Per molti, oserei dire per la quasi totalità di noi, questi 366 giorni appena trascorsi sono stati molto difficili e ci hanno messo di fronte a notevoli difficoltà. Un anno in cui abbiamo dovuto affrontare disgrazie d’ogni genere e districarci tra mille peripezie. Proprio per questo in ogni discorso, pensiero o semplice appunto che riguardava il 2020 gli abbiamo dato seguito con i più differenti dispregiativi. Un anno sfortunato, maledetto, sciagurato, strano, dannato. Ma per molti di noi questo è stato anche un anno “non vissuto”, in cui non è “cambiato niente”, quasi come se ci fosse stato un congelamento della vita. È mia intenzione in queste brevi parole affrontare proprio questa definizione, ma procediamo con ordine.
Nella memoria collettiva il ricordo di quanto avvenuto nei mesi scorsi e per questo mi servirò di questa freschezza ed elasticità collettiva per dimostrare quanto segue.
Erano i primi giorni di aprile e tutta l’Italia si stava lentamente riprendendo dal fortissimo crochet che dai primi di marzo ci aveva chiuso all’angolo e ci aveva costretto a familiarizzare con termini quali coronavirus, pandemia, lockdown e così via. Giorni in cui la paura dei singoli si era trasformata in coraggio collettivo. Avevamo riscoperto i primi spazi domestici a noi sconosciuti fino allora, i balconi, e avevamo passato gran parte delle nostre giornate lì, riscoprendoci cantanti, patrioti, ma soprattutto avevamo riscoperto la natura.
Così, mentre gran parte dell’azione antropica si stava ritirando sotto i colpi dei DPCM, la natura stava rinascendo proprio nel suo momento migliore dell’anno: la primavera. L’assenza di traffico e smog aveva portato a un notevole miglioramento della qualità dell’aria e gli stormi in cielo e gli alberi in fiore dimostravano un’altra energia rispetto al solito. Le nostre città hanno assistito a questo miracolo stagionale con estremo stupore. Lo stesso stupore aveva pervaso le strade di Atripalda, invasa com’era delle stesse sensazioni e dagli stessi umori.
Spettatori incolumi di tutti erano i pochi e timidi passanti, impegnati nello svolgimento delle piccole commissioni quotidiane.

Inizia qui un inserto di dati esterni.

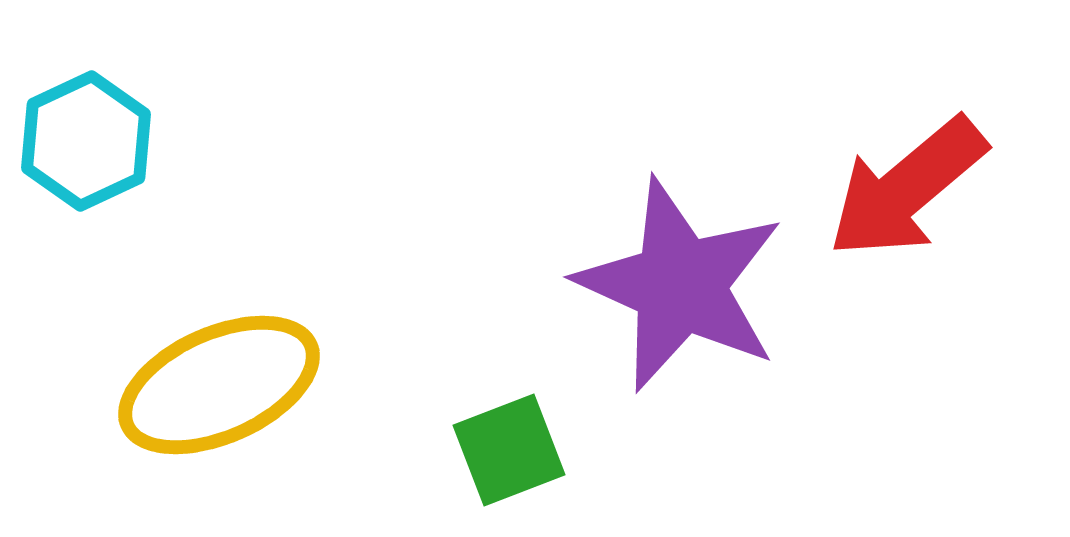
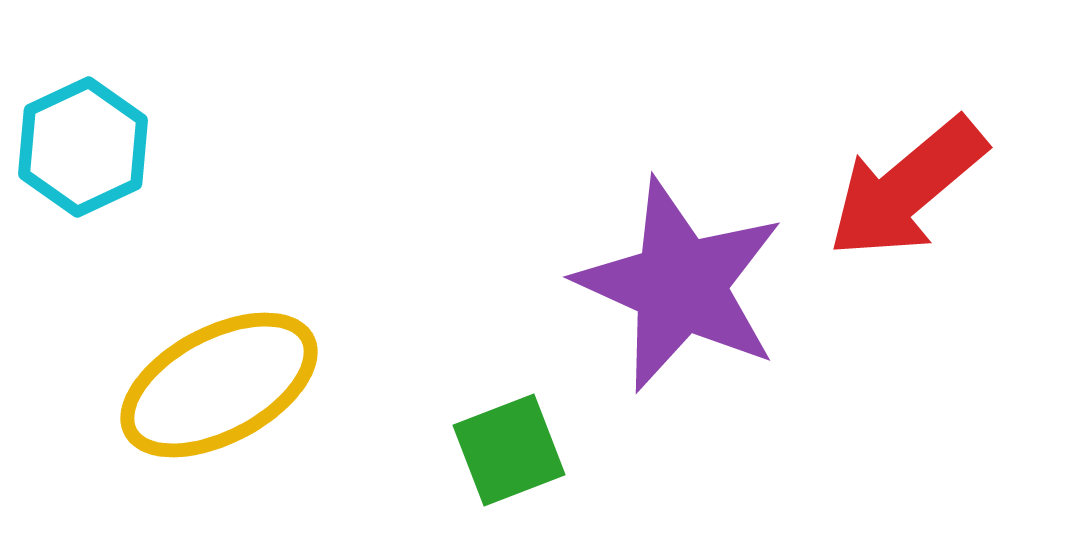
cyan hexagon: moved 3 px left, 6 px down
yellow ellipse: rotated 4 degrees counterclockwise
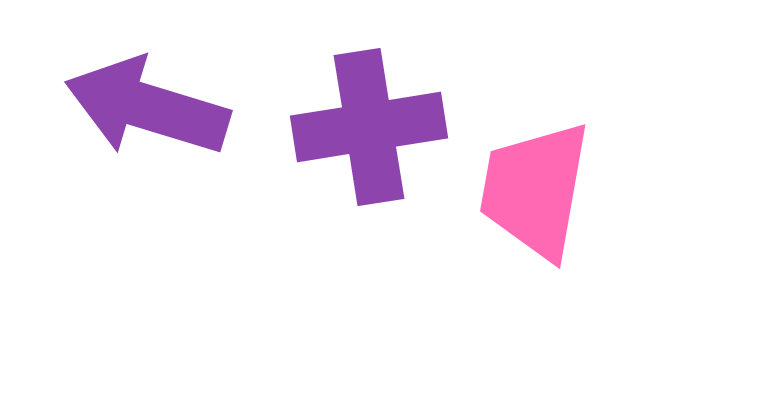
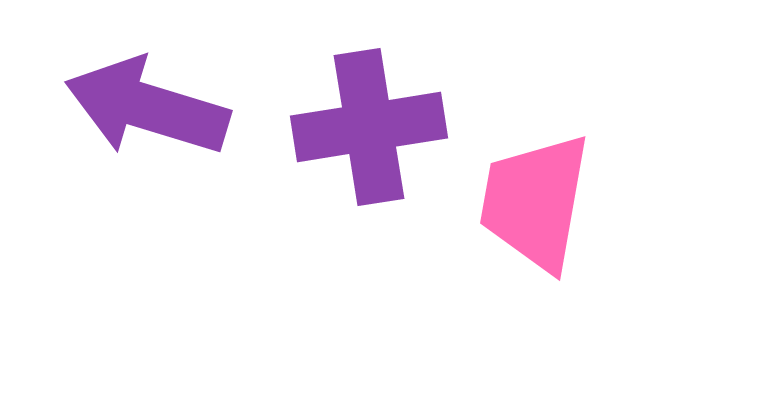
pink trapezoid: moved 12 px down
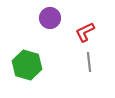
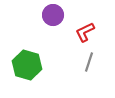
purple circle: moved 3 px right, 3 px up
gray line: rotated 24 degrees clockwise
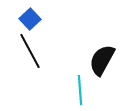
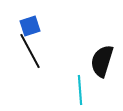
blue square: moved 7 px down; rotated 25 degrees clockwise
black semicircle: moved 1 px down; rotated 12 degrees counterclockwise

La città che fino a qualche giorno fa si era mostrata silente ed immutata, celava nei suoi angoli più coperti il frutto di un lavoro di trasformazione continuo e costante che la natura stessa stava operando in quei giorni.
Il cambiamento era avvenuto sotto gli occhi di tutti e sotto l’attenzione di nessuno, in maniera costante. Persino la pavimentazione del centro storico si era trasformata, tra i lisci sampietrini dei vicoli era cresciuta, prima timidamente, poi con maggior rigore l’erba, lasciando così al verde una delle rare vittorie in mezzo all’oceano di grigio che ci circonda quotidianamente. Al posto della strada, un piccolo prato, tra i palazzi e le auto, era rinato.

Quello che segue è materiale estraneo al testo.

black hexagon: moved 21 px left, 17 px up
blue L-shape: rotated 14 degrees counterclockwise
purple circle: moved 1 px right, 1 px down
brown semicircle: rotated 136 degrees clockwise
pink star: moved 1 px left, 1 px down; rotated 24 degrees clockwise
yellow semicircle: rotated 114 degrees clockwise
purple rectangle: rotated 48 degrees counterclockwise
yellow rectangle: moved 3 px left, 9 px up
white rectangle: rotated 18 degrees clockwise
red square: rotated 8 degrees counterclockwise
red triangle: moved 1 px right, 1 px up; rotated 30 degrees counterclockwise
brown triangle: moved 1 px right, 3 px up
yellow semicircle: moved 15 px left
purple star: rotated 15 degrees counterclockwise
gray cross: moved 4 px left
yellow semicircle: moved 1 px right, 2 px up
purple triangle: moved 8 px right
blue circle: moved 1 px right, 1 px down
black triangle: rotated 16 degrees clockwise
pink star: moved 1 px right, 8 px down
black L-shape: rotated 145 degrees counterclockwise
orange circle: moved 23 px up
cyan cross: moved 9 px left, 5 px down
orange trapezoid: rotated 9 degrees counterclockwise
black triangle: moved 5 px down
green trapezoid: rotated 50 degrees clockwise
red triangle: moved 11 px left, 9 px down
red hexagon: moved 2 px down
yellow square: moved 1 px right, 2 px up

Per qualche giorno lo stupore dei passanti, compreso il sottoscritto non è stato poca cosa. Lo stesso stupore di quei giorni mi ha invaso mentre mi ritrovo qui davanti alla tastiera cercando di parlare del cambiamento. In molti, tra amici e conoscenti li ho sentiti ripetere che dell’anno trascorso la cosa peggiore è stato la condizione di congelamento in cui abbiamo vissuto e per settimane mi sono interrogato a riguardo. Ma proprio ripensando a questo piccolo avvenimento mi è stato possibile comprendere come anche nella realtà più immobile tale condizione è essa stessa apparente.

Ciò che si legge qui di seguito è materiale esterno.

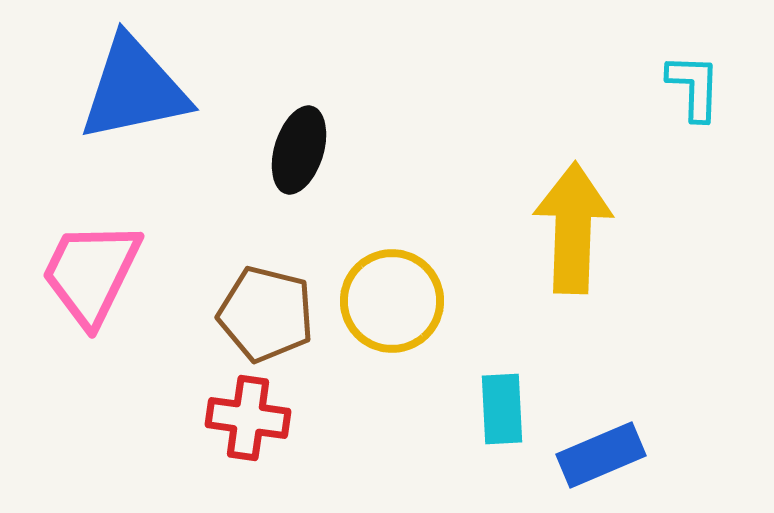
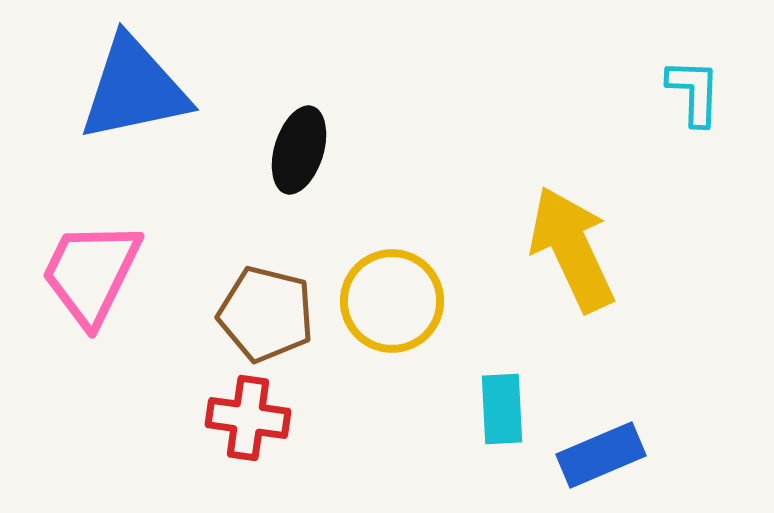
cyan L-shape: moved 5 px down
yellow arrow: moved 1 px left, 21 px down; rotated 27 degrees counterclockwise
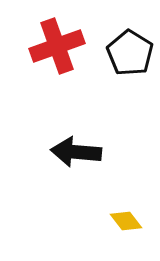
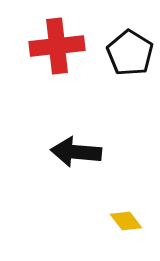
red cross: rotated 14 degrees clockwise
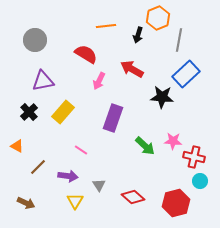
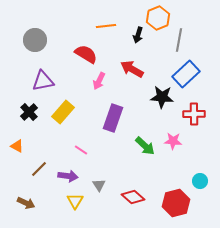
red cross: moved 43 px up; rotated 15 degrees counterclockwise
brown line: moved 1 px right, 2 px down
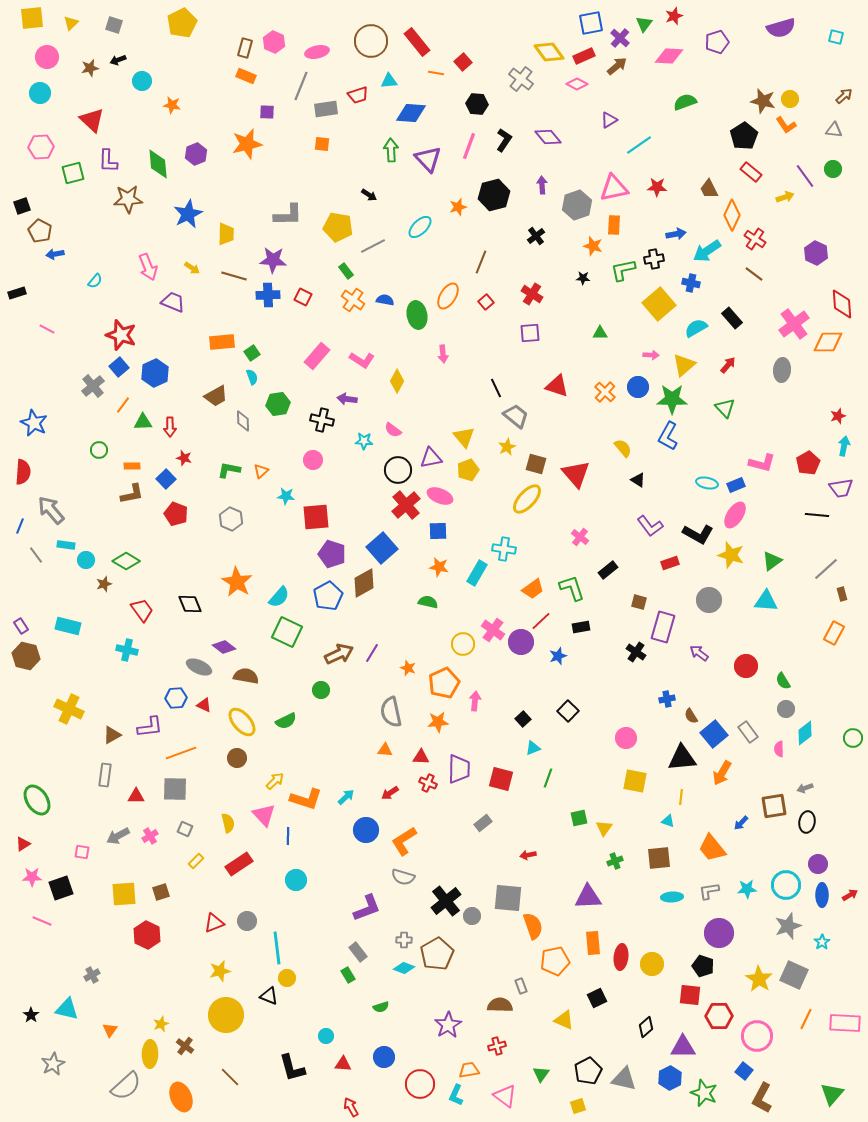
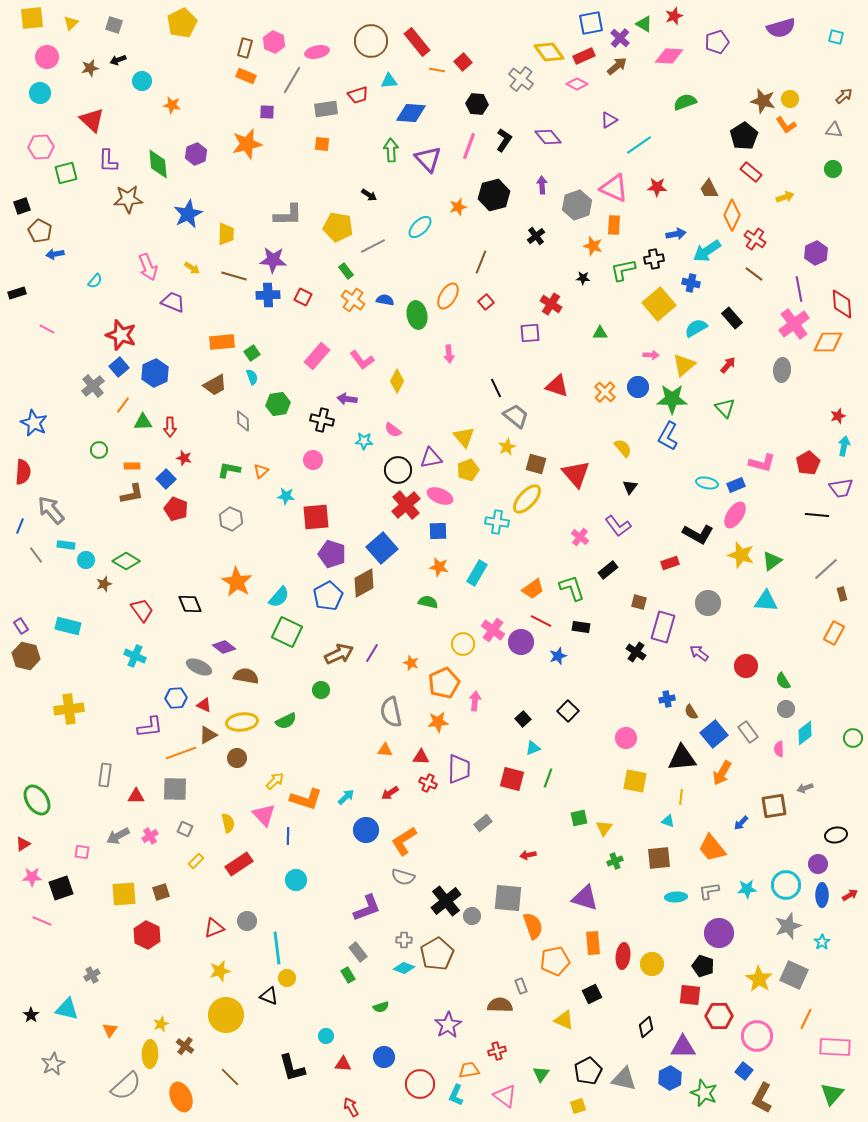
green triangle at (644, 24): rotated 36 degrees counterclockwise
orange line at (436, 73): moved 1 px right, 3 px up
gray line at (301, 86): moved 9 px left, 6 px up; rotated 8 degrees clockwise
green square at (73, 173): moved 7 px left
purple line at (805, 176): moved 6 px left, 113 px down; rotated 25 degrees clockwise
pink triangle at (614, 188): rotated 36 degrees clockwise
purple hexagon at (816, 253): rotated 10 degrees clockwise
red cross at (532, 294): moved 19 px right, 10 px down
pink arrow at (443, 354): moved 6 px right
pink L-shape at (362, 360): rotated 20 degrees clockwise
brown trapezoid at (216, 396): moved 1 px left, 11 px up
black triangle at (638, 480): moved 8 px left, 7 px down; rotated 35 degrees clockwise
red pentagon at (176, 514): moved 5 px up
purple L-shape at (650, 526): moved 32 px left
cyan cross at (504, 549): moved 7 px left, 27 px up
yellow star at (731, 555): moved 10 px right
gray circle at (709, 600): moved 1 px left, 3 px down
red line at (541, 621): rotated 70 degrees clockwise
black rectangle at (581, 627): rotated 18 degrees clockwise
cyan cross at (127, 650): moved 8 px right, 6 px down; rotated 10 degrees clockwise
orange star at (408, 668): moved 3 px right, 5 px up
yellow cross at (69, 709): rotated 32 degrees counterclockwise
brown semicircle at (691, 716): moved 4 px up
yellow ellipse at (242, 722): rotated 56 degrees counterclockwise
brown triangle at (112, 735): moved 96 px right
red square at (501, 779): moved 11 px right
black ellipse at (807, 822): moved 29 px right, 13 px down; rotated 70 degrees clockwise
purple triangle at (588, 897): moved 3 px left, 1 px down; rotated 20 degrees clockwise
cyan ellipse at (672, 897): moved 4 px right
red triangle at (214, 923): moved 5 px down
red ellipse at (621, 957): moved 2 px right, 1 px up
black square at (597, 998): moved 5 px left, 4 px up
pink rectangle at (845, 1023): moved 10 px left, 24 px down
red cross at (497, 1046): moved 5 px down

Così anche noi in questo anno appena trascorso siamo cambiati non poco e abbiamo vissuto moltissimi cambiamenti. Come per la nascita del prato urbano dovremmo imparare ad osservare e a leggere le nostre strade, le nostre piazze e le persone che le attraversano. Quello che questo 2020 ha fatto emergere è che le città sono ancora il motore di tutto, sia delle nostre disuguaglianze, ma anche delle innovazioni e delle trasformazioni che avvengono continuamente e che appunto avremmo dovuto imparare a leggere proprio grazie a quest’anno così difficile.
Dovremmo imparare ad osservare un po’ più spesso quello che ci circonda per sentirci almeno un po’ cambiati dal passato, non è un compito facile, ma nemmeno impossibile.